Hard on the heels of the story about why states are broke comes another example in the ongoing parade of horribles that is the global film tax incentive race to the bottom. Is the Hobbit a public good? If not, it's hard to understand why New Zealand gave its producers $120 million and changed its labor laws to prevent collective-bargaining, among other moves designed to keep production in New Zealand. This is a film that is expected to generate $3 billion in proceeds: they obviously don't require subsidies or labor suppression efforts in order to turn a profit.
How many steps lie between the denial of labor rights in New Zealand to the appalling conditions and loss of life in Bangladesh? Not many. And why should a state ever be involved in driving its people down that road to serfdom?

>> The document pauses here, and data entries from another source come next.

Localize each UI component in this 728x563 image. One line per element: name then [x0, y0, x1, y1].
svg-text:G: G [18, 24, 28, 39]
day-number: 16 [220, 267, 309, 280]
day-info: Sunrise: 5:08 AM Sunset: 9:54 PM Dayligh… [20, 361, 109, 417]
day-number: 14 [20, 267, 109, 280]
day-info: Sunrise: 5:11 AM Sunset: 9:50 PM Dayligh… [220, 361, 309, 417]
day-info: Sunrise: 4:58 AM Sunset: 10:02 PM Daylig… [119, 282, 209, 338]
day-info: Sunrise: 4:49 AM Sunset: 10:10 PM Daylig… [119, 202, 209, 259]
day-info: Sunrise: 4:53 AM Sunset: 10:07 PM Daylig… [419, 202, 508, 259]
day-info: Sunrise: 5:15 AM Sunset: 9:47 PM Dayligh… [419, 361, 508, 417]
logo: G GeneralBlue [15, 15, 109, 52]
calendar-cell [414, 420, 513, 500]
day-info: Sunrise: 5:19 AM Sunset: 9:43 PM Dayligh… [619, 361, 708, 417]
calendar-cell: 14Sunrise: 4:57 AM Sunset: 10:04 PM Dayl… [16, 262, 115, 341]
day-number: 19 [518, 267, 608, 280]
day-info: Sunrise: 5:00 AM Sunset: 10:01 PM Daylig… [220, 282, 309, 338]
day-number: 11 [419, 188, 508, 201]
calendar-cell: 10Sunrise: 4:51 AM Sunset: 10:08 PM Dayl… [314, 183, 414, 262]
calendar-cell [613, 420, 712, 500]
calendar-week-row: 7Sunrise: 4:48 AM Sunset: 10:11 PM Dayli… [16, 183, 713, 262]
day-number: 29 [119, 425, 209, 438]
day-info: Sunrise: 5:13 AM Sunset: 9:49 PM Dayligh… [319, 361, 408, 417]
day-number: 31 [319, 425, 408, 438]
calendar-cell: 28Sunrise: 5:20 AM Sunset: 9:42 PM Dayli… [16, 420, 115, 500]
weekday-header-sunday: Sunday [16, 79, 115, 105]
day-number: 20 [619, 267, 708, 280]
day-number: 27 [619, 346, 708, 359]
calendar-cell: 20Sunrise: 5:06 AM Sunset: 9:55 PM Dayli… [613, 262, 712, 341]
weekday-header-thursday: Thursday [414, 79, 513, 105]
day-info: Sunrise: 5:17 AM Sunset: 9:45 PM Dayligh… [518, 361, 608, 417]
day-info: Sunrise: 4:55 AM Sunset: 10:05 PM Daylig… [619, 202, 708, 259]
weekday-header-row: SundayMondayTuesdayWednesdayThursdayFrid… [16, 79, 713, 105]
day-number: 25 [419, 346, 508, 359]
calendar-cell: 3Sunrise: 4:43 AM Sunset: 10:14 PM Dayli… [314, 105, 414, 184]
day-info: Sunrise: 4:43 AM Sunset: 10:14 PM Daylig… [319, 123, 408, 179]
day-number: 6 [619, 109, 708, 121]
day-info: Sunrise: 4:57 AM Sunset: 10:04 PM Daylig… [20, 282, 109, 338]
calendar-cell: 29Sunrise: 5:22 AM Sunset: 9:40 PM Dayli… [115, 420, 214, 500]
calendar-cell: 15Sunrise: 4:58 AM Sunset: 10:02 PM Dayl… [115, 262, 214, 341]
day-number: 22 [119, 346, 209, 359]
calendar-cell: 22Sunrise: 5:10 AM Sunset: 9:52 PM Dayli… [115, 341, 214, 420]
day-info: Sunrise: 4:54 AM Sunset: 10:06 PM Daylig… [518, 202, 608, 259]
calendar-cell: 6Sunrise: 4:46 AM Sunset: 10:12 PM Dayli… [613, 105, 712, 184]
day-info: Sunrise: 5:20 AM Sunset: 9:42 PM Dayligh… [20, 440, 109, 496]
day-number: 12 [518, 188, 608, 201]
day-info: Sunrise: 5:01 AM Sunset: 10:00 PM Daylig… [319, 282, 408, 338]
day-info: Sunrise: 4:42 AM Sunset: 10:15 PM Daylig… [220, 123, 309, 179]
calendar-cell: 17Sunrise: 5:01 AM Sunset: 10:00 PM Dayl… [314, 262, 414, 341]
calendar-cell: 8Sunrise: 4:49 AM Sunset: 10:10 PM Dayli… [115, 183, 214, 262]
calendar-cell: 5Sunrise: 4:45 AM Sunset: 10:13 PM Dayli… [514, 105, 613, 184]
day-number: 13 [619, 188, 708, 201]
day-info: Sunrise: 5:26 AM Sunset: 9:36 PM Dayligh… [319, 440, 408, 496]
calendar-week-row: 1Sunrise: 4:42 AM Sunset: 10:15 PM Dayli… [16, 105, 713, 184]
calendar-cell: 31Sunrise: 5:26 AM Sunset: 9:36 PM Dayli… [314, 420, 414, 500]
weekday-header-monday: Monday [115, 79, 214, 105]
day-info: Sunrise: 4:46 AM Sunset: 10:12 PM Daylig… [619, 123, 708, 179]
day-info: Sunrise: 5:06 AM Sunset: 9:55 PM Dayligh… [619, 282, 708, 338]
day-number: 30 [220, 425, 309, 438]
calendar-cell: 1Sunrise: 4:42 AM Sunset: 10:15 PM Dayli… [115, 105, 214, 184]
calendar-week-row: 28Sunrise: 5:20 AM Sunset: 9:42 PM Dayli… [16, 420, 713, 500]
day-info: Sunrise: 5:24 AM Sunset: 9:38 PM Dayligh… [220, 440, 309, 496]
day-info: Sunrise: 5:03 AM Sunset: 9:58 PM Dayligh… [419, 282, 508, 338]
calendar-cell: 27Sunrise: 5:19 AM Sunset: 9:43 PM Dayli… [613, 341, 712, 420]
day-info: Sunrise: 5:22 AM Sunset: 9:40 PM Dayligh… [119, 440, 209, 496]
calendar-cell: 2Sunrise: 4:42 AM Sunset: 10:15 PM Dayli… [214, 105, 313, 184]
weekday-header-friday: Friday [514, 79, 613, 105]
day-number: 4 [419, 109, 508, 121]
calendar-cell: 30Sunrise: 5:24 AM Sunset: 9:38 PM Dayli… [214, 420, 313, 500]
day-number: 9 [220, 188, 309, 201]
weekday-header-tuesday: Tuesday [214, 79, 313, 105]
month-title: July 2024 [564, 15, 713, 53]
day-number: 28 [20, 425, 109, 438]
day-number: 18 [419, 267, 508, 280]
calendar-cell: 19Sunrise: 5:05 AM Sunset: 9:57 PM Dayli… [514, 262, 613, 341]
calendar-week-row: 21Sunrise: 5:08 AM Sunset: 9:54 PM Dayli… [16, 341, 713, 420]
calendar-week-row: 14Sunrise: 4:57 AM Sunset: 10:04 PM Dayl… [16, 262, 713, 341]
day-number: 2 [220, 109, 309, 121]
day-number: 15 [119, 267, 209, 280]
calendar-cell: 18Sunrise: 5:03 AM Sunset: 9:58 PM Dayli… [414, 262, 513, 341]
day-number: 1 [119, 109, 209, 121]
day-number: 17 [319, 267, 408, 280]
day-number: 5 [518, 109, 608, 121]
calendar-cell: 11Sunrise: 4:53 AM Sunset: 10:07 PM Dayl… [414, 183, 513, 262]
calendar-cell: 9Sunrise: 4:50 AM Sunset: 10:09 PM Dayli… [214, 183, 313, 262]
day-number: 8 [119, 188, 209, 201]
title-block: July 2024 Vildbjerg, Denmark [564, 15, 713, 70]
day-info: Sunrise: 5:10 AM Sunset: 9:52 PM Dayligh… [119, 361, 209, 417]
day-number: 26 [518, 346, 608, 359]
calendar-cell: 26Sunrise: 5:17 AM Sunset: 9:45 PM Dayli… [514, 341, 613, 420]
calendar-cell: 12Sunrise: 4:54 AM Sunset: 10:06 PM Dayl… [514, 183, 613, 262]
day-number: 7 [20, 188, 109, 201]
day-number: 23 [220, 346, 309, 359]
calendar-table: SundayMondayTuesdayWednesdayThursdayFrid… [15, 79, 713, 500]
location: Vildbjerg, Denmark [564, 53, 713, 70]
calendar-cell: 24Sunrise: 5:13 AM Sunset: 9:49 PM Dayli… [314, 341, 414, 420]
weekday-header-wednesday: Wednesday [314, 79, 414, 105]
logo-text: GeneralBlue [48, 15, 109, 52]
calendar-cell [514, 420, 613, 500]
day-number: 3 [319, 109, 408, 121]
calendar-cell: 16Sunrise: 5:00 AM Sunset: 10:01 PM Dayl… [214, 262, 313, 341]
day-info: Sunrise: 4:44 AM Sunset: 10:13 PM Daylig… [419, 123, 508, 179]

Joe Karagnis has an account of the subsidies and legal reforms: To save regular earth, kill Hobbit subsidies. He says:
Film money is the hottest of hot investment money, fast in and fast out. Production is very mobile, and studios have become adept at extracting subsidies from governments for a few trinkets and promises of jobs.
Translation: film production acts just like capital. Countries (and states) compete for it, and it flows to the most welcome jurisdiction. That probably means tax incentives though there are lots of reasons to believe tax incentives aren't enough--investors need rule of law, good physical and financial infrastructure, competent workforce, etc. Really, what companies want is:
- a highly educated workforce
- that can't organize or demand high wages
- a well organized legal system that protects contracts and property rights
- but only (or mainly) of multinationals
- a well-organized financial system that protects the investment from currency/inflationary etc pressures
- but only if multinationals don't have to support it with taxes
Karagnis demonstrates the global spread of the problem:
in the US ... state and local subsidies rocketed from US$2m in 2003 to about US$1.5b in 2012. Film subsidies are epidemic in Europe, where countries compete to attract and retain productions. And it has been a major part of New Zealand's cultural and industrial policy, where more than US$400m has been invested in The Lord of the Rings, Avatar and a handful of other productions over the past decade.
But competitive subsidies are the quintessential sucker's game, in which winning is losing.
And a part of the story I just don't get at all:
For keeping Warner Bros happy, Prime Minister John Key - a former Merrill Lynch currency trader - got a replica magic Hobbit sword from President Obama...
This is puzzling and ridiculous (not to mention kind of embarrassing on both sides). The race to the bottom in film incentives is just another form of offshoring. Of course, it spreads US culture which is apparently viewed by someone that matters as the more important objective. My view: it is well past time for a little austerity for the film industry.